Love and Tolerance

Love and Tolerance

I keep hearing about calls for unity, inevitably followed by all the reasons why these calls for unity won’t work, or assumptions about ulterior motives. To me, this broader conversation isn’t really about unity, but about something even bigger: love and tolerance. 

When I am hurting and feeling downtrodden, I find it harder to love and care for myself or others. My tolerance for behavior, whether my own or someone else’s, narrows. Right now, a lot of people are encountering an array of very difficult feelings and circumstances. 

How can we properly address the monumental struggles we face in the best interest of  ourselves and each other?

If you asked me this question on a warm, sunny day when I’m relaxed and feeling good about things, I would tell you that I believe all people are worthy of love and kindness, and that our challenge is to observe, listen, and feel more deeply to appreciate them more fully. But when I’m in a darker place, my worldview can shrink pretty quickly. 

We have all been significantly affected by world events this year—and as the days, weeks, and months drag on, it feels less like an event and more like our new reality. 

My personal challenge, and my challenge to you, is to determine how we respond and behave in the face of less-than-desirable circumstances:

  • Do we approach each day with a kind and loving view of ourselves and those around us? 
  • Do we create room in our lives (and in the world) for those who think differently from us, or actually are different from us? 
  • Can we find comfort knowing we are unique just like everyone else, and that this universal truth makes the world an ever-changing, interesting place? 
  • Are we open to acknowledging that we all have much more in common than not? 
  • Can we look and listen for opportunities to relate and connect with others?

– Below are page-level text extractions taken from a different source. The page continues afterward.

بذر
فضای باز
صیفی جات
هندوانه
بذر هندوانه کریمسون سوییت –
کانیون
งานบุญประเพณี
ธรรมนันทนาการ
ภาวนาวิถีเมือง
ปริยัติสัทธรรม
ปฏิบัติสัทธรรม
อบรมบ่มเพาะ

In difficult times, I often answer these questions with a simple “no.” So, where does that leave me? 

Ultimately I have found that thinking my way out of a funk is less effective than taking an action.

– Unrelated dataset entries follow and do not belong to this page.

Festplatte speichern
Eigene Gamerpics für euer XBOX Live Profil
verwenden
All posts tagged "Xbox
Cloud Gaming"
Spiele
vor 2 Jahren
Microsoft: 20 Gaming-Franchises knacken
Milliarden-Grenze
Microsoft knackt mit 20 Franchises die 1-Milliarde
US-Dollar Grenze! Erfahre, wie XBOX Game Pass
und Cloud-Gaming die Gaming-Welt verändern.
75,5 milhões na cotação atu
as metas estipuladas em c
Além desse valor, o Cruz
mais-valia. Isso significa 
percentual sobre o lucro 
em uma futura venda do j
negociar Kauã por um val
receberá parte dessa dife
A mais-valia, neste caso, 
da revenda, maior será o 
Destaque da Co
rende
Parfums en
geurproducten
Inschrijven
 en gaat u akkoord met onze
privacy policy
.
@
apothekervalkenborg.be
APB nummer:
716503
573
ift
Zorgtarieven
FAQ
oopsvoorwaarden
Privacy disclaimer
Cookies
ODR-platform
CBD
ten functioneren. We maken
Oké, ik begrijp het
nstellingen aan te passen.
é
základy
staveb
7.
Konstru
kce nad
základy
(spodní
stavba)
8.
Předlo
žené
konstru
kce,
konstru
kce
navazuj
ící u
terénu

The expression “right action leads to right thinking” is a helpful mantra. What small, simple action can I take to make my personal sphere, or the world itself, a little better? I can tell you that 100% of the time, taking an action brightens my mood, if only a little. Sometimes it even freshens my view of myself and the world.

I play competitive bridge, and I delight in opening a new hand to see what cards have been dealt to me. In a version of the game called duplicate bridge, all players are dealt the exact same hand; the competition is in seeing if you can play that hand better than others. Life doesn’t always deal us aces and kings, and we are not in a competition, but still I find this analogy comforting: it reminds me to focus on my response to life rather than the circumstances over which I may not have control.

M. Scott Peck starts his famous book, The Road Less Traveled, with a stark and powerful sentence: “Life is difficult.” I recoil from that concept often. I seek distractions and try to rationalize that if I just manage situations well, or work harder, or think more creatively, I can change that reality. But accepting that life is actually difficult for all of us opens the door for appreciating everyone’s experiences. 

Love and tolerance are two powerful tools that help me do this: small acts of love and reminding myself that the world is an abundant place with room for everyone. 

Gary Chapman’s 5 Love Languages reminds me that the way I express love may not always match how others experience it. Whether through Words of Affirmation, Acts of Service, Giving/Receiving Gifts, Quality Time, or Physical Touch, these five methods of showing and feeling love help me explore how I can be more loving to those around me.

I think we all can benefit from being more loving and tolerant with ourselves and with each other. Unity isn’t possible until we recognize, name, and honor the realities of our divisions. Then we can discuss our ultimate goal, whether it’s unity or simply “cohabitating” in our glorious country with profound respect that there is ideological and physical room for everyone.

I hope we can all make a little more “room” for others today.